The plot unfolds in real time and follows popular singer Floria Tosca's tragic ordeal. Her lover Cavaradossi, a painter, is hiding fellow revolutionary Angelotti from the cronies of police chief Baron Scarpia. Made jealous by Cavaradossi's secretiveness and thanks to Scarpia's trickery, Tosca inadvertently gives away the two men's hiding place. Angelotti takes poison while Cavaradossi faces execution. Scarpia offers to spare his life and order the executioners to use blank bullets in exchange for a tryst with the young singer. She agrees and, after Scarpia gives the order, impulsively stabs him to death. To Tosca horror, however, a real execution takes place the following morning. Heartbroken and facing charges for Scarpia's murder, the young woman throws herself off the castle walls.
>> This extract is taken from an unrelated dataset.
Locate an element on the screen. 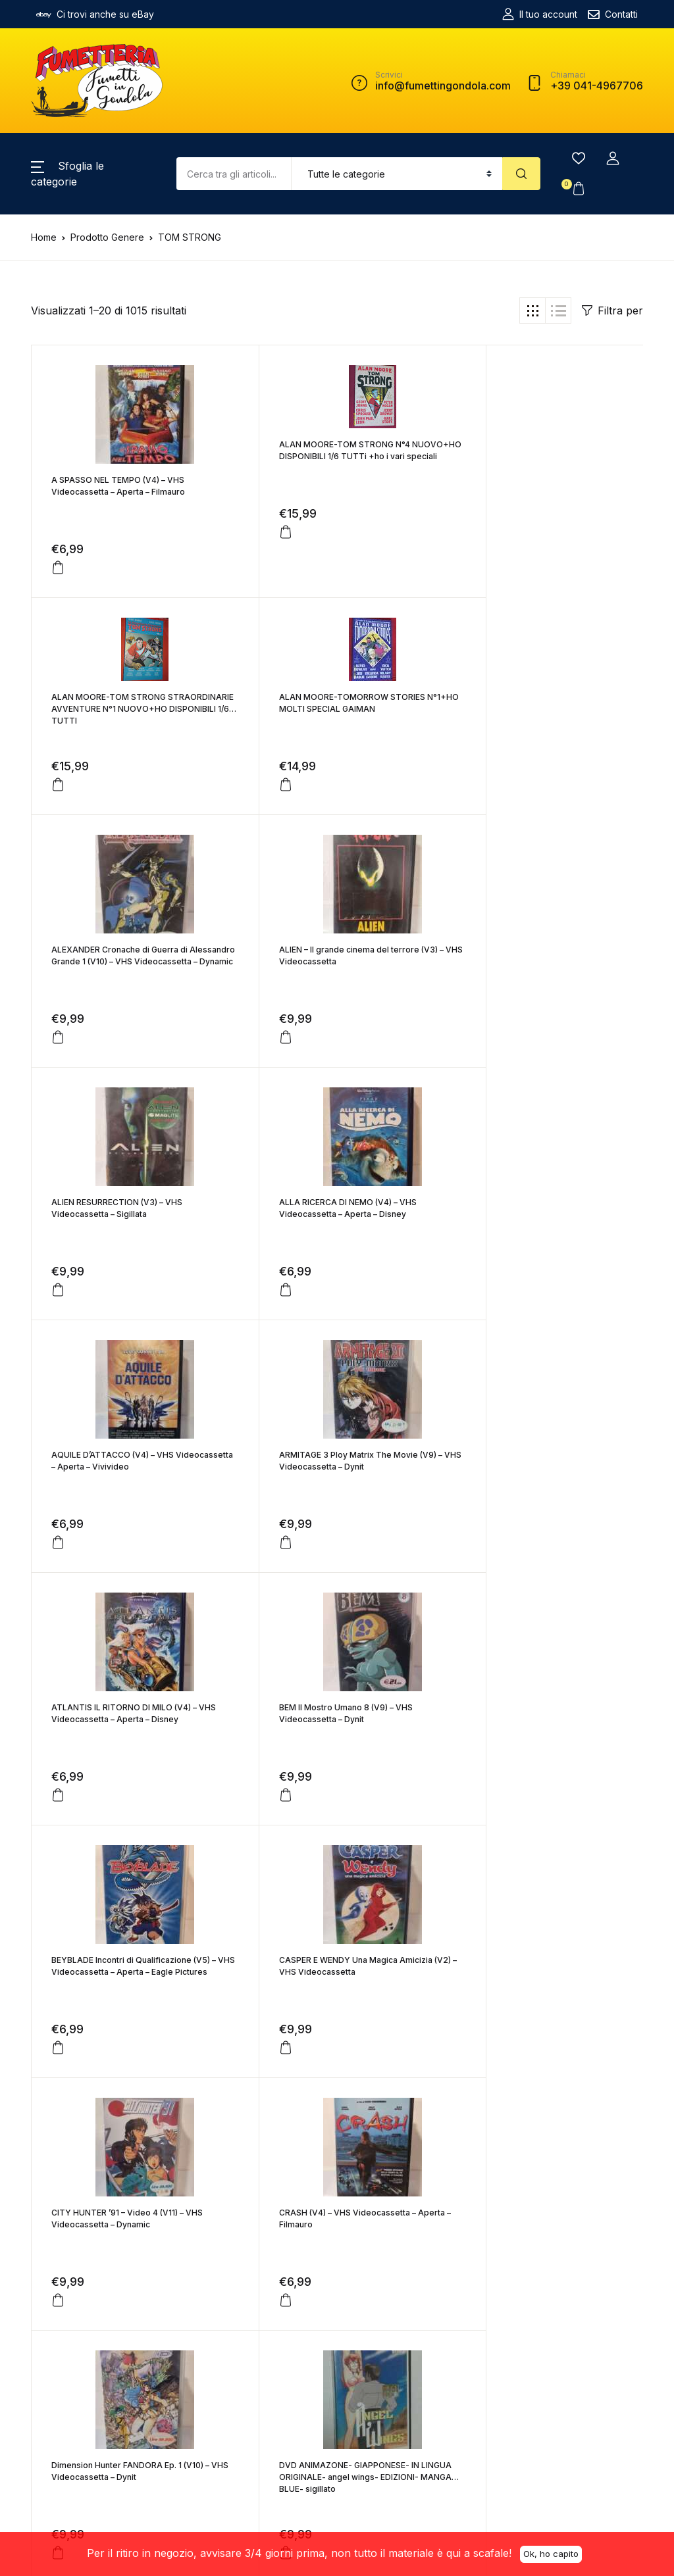  [Aggiungi “A SPASSO NEL TEMPO (V4) - VHS Videocassetta - Aperta - Filmauro” al tuo carrello] is located at coordinates (58, 568).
The intense drama and action which permeate Tosca draw the audience in, and those in attendance at the Gran Teatro Giacomo Puccini will dive into the atmosphere of 19th-century Rome instantly. Apart from the thrilling orchestration and the plot twists, several beautiful arias, such as Tosca's 'Vissi d'arte' and Cavaradossi's 'E lucevan de stelle' or 'O dolci mani,' showcase Puccini's lyrical and characterisation skills splendidly.